Divide by zero log error encountered when images dimension becomes larger

I wrote a very simple image recognition module for classifying whether an image is a given person or not, base from the simple logistic regression model from the assignment in week 2, course 1 of DLS.

In the assignment, the images that were used are in the shape of `64 x 64 x 3`. In my case however, I was initially using `200 x 200 x 3` images. I was having very slow computation which is understandable given the dimension of the image, so I scaled it down to `100 x 100 x 3`.

But even so, I’m still encountering this `divide by zero` error in my `cost` equation, from the numpy `log()` function. My cost equation is written as:

``````cost = (-1/m) * (np.dot(Y, np.log(A.T)) + np.dot((1-Y), np.log(1-A.T)))
``````

I also tried `64 x 64 x 3` images and I was getting pretty good model performance, almost the same as the performance of the model in week 2’s programming assignment.

I am still learning the basic of NN and does not quite understand yet why such a problem arise as the image dimension becomes larger. I’m thinking maybe `regularization` will come into play?

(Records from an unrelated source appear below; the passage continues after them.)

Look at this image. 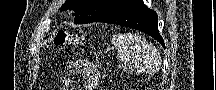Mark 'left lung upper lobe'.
<instances>
[{"label":"left lung upper lobe","instance_id":"5c2ea615","mask_svg":"<svg viewBox=\"0 0 216 90\" xmlns=\"http://www.w3.org/2000/svg\"><path fill=\"white\" fill-rule=\"evenodd\" d=\"M129 0H67L62 5V10L75 12L74 23H91L106 13L120 8Z\"/></svg>","mask_w":216,"mask_h":90}]
</instances>
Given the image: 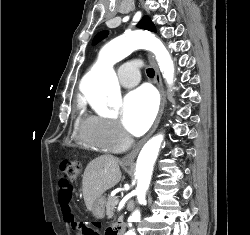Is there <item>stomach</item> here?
<instances>
[{"instance_id": "0dacf381", "label": "stomach", "mask_w": 250, "mask_h": 235, "mask_svg": "<svg viewBox=\"0 0 250 235\" xmlns=\"http://www.w3.org/2000/svg\"><path fill=\"white\" fill-rule=\"evenodd\" d=\"M128 166V165H126ZM105 206H106V198L104 196L98 197L93 204L92 214L97 219H102L105 216Z\"/></svg>"}]
</instances>
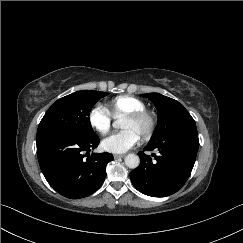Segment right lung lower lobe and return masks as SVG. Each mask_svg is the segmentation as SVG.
Listing matches in <instances>:
<instances>
[{
  "instance_id": "right-lung-lower-lobe-1",
  "label": "right lung lower lobe",
  "mask_w": 243,
  "mask_h": 243,
  "mask_svg": "<svg viewBox=\"0 0 243 243\" xmlns=\"http://www.w3.org/2000/svg\"><path fill=\"white\" fill-rule=\"evenodd\" d=\"M99 142L96 135L80 138L47 134L36 138L40 168L50 186L71 199L83 198L96 191L105 180L106 165L114 159L107 152L89 156Z\"/></svg>"
}]
</instances>
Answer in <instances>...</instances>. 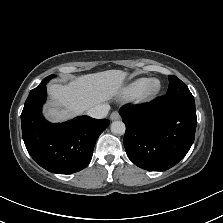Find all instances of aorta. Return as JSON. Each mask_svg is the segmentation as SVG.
<instances>
[{
  "label": "aorta",
  "mask_w": 223,
  "mask_h": 223,
  "mask_svg": "<svg viewBox=\"0 0 223 223\" xmlns=\"http://www.w3.org/2000/svg\"><path fill=\"white\" fill-rule=\"evenodd\" d=\"M110 130L114 134H123L125 132V124L120 120L113 121L110 125Z\"/></svg>",
  "instance_id": "aorta-1"
}]
</instances>
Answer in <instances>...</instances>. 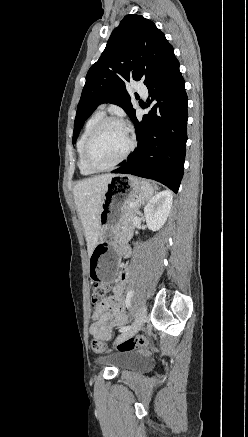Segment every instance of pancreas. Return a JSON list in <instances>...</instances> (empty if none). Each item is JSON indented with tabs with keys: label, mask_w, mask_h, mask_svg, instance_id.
Returning a JSON list of instances; mask_svg holds the SVG:
<instances>
[{
	"label": "pancreas",
	"mask_w": 248,
	"mask_h": 437,
	"mask_svg": "<svg viewBox=\"0 0 248 437\" xmlns=\"http://www.w3.org/2000/svg\"><path fill=\"white\" fill-rule=\"evenodd\" d=\"M131 202H128L123 209L121 224L125 233L132 234L134 230V218L138 213V206L135 203L134 206H130Z\"/></svg>",
	"instance_id": "1"
}]
</instances>
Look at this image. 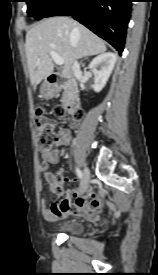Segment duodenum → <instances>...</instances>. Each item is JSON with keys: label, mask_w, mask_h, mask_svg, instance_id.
I'll list each match as a JSON object with an SVG mask.
<instances>
[{"label": "duodenum", "mask_w": 158, "mask_h": 275, "mask_svg": "<svg viewBox=\"0 0 158 275\" xmlns=\"http://www.w3.org/2000/svg\"><path fill=\"white\" fill-rule=\"evenodd\" d=\"M48 85L45 88L47 94L53 97L57 90L65 89V109L69 115H74L80 107L79 88L75 82L68 81L62 73L53 72L47 77Z\"/></svg>", "instance_id": "duodenum-1"}]
</instances>
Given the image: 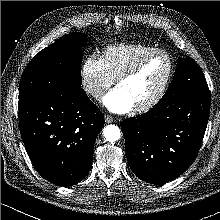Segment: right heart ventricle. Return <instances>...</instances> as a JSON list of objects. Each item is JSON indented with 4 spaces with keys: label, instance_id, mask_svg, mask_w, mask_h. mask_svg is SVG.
<instances>
[{
    "label": "right heart ventricle",
    "instance_id": "right-heart-ventricle-1",
    "mask_svg": "<svg viewBox=\"0 0 220 220\" xmlns=\"http://www.w3.org/2000/svg\"><path fill=\"white\" fill-rule=\"evenodd\" d=\"M153 49L155 47L142 43L114 44L105 47L100 58L106 71L115 79L139 56Z\"/></svg>",
    "mask_w": 220,
    "mask_h": 220
}]
</instances>
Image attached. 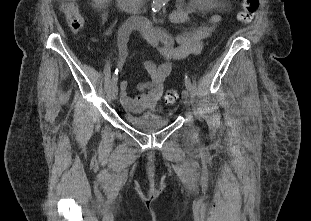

Hello @maikeruji. I am assuming that you safely passed through the original assignment before your extra-curricular experimentation. Regularization will come into play for any model which is richly parameterized in the face of limited data.

That said, your immediate problem seems to be of a straight-up numerical variety, and you are suspecting the cost function. Here’s a shot from mid-court: try applying `np.log()` to the vector/matrix before using the transpose operation. Example: `np.log(1 - A).T`.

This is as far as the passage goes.